Giannis Apostolopoulos stammt aus einer alten Athener Familie. Mit der Landwirtschaft war er zuvor nie in Berührung gekommen. "Die Krise war der Auslöser, ohne sie hätte ich diesen Schritt nie gewagt."

Neustart

Dass so ein Neuanfang nicht immer einfach ist, weiß auch Thanassis Papageorgiou. Der 48-Jährige war Taxifahrer in Patras, auch bei ihm lief das Geschäft in der Krise nicht. Also hat er sein Taxi verkauft und in seinem Heimatdorf Diassena auf dem Peloponnes rund 50.000 Euro in eine Weinbergschnecken-Farm investiert, ebenfalls bio. Das erste Jahr war schwierig, erinnert er sich: "Die Grundlagen habe ich in einem Kurs gelernt, doch in der Praxis sehen die Dinge ganz anders aus. Am Anfang hatte ich deshalb große Verluste."

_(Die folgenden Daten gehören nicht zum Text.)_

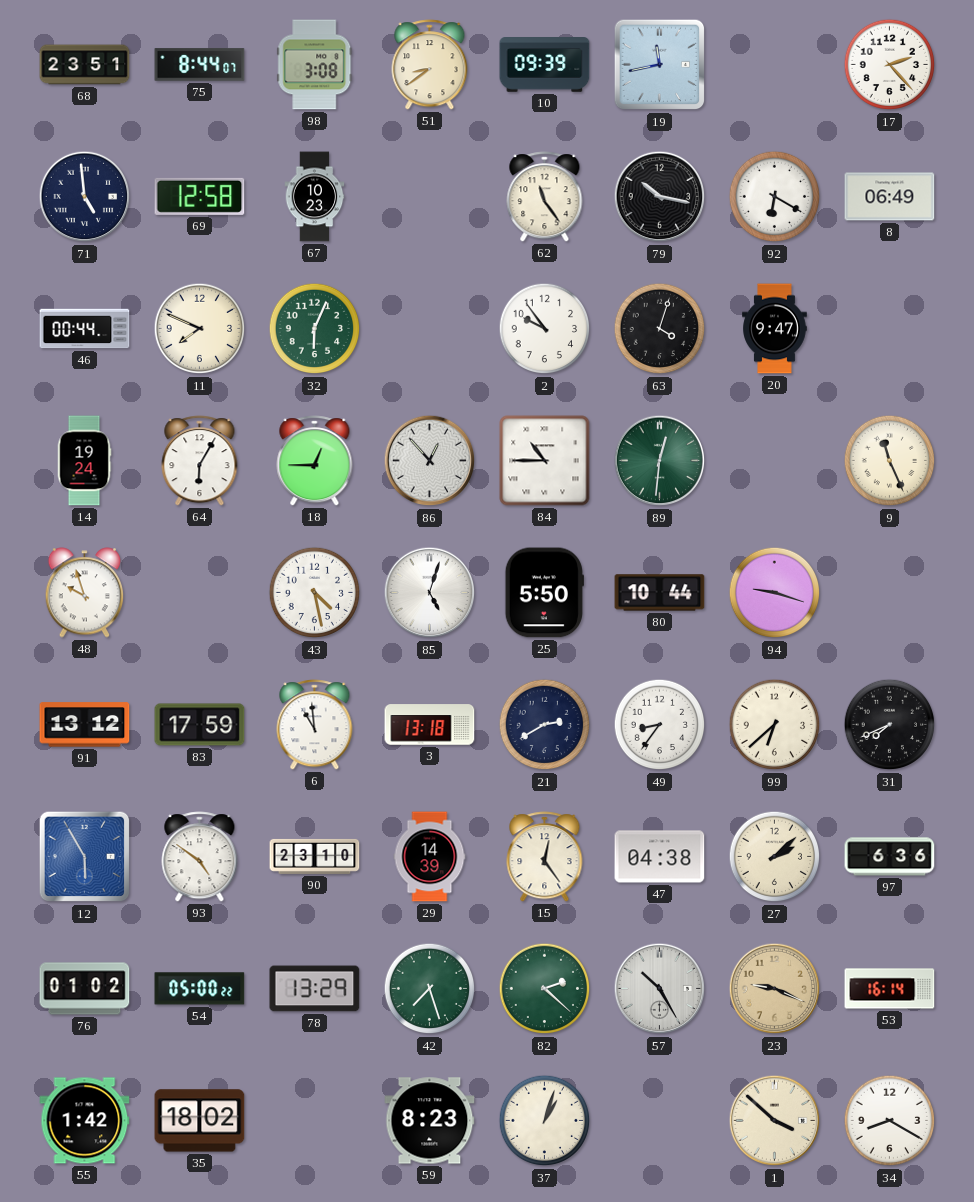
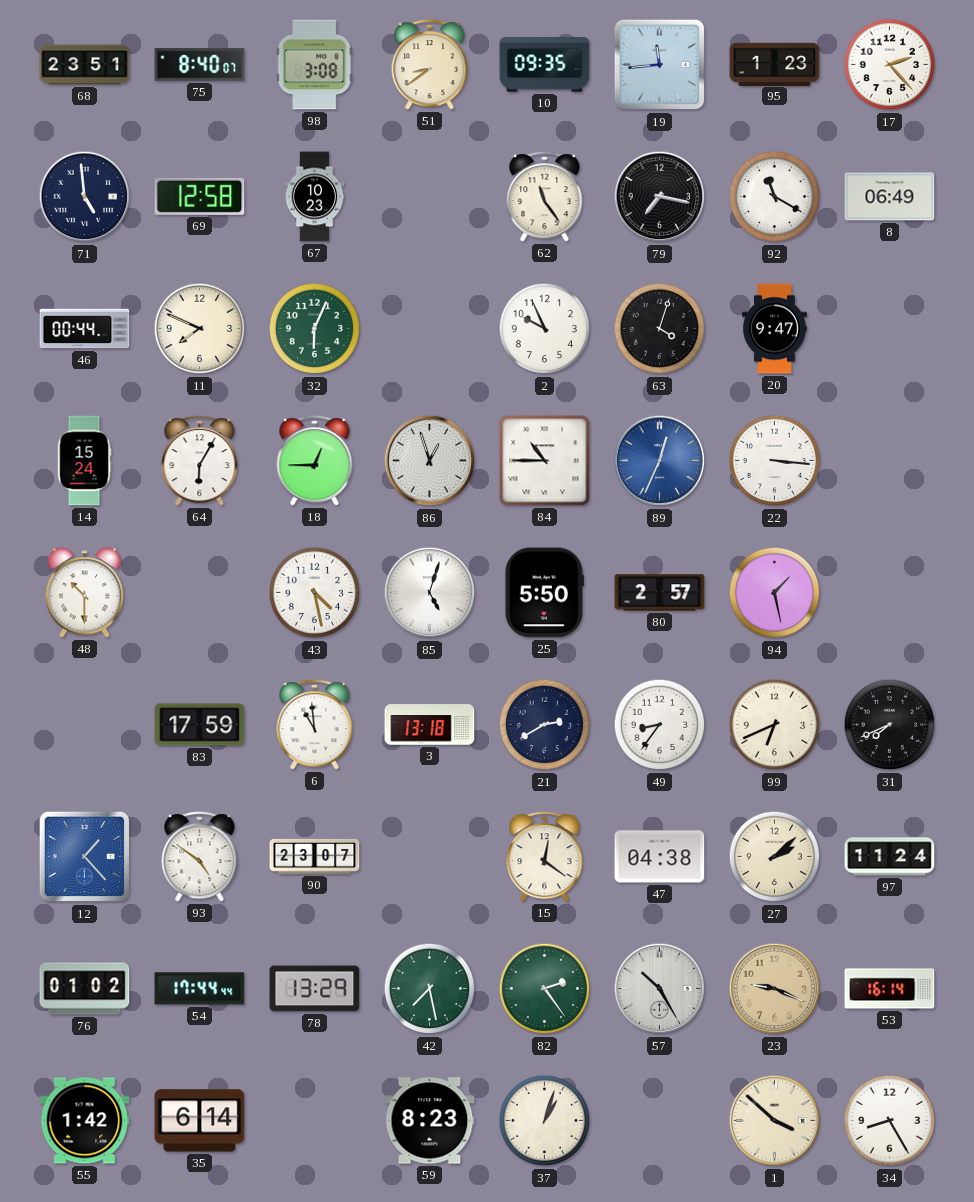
75: 8:44 -> 8:40
10: 09:39 -> 09:35
19: 11:43 -> 11:44
95: none -> 1:23
79: 10:17 -> 7:17
92: 6:20 -> 11:20
2: 9:54 -> 9:56
14: 19:24 -> 15:24
86: 12:53 -> 12:57
89: 12:31 -> 12:34
89 dial: green -> blue
22: none -> 3:16
9: 11:26 -> none
48: 9:57 -> 10:30
80: 10:44 -> 2:57
94: 9:18 -> 1:28
91: 13:12 -> none
99: 6:38 -> 6:41
12: 5:55 -> 1:23
90: 23:10 -> 23:07
29: 14:39 -> none
15: 12:24 -> 12:21
97: 6:36 -> 11:24
54: 05:00 -> 17:44
42: 7:27 -> 7:28
82: 2:22 -> 2:24
35: 18:02 -> 6:14
34: 8:20 -> 8:25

Der Schneckenzüchter hat aus seinen Fehlern gelernt. Er öffnet einen der Holzverschläge, greift nach einer Schnecke und wiegt sie prüfend in der Hand. Mit rund vier Tonnen Ertrag rechnet er heuer. Seine Weinbergschnecken züchtet Thanassis Papageorgiou in Freilandhaltung. Das bedeutet weniger Ertrag, aber höhere Qualität. Von den Alten im Dorf wird er dafür oft verlacht, sie begegnen dem zurückgekehrten Städter mit Misstrauen. Den Schritt zurück aufs Land bereut er trotzdem nicht: "Ich habe zwar viele Rückschläge erlitten, aber mein altes Leben wünsche ich mir nie zurück."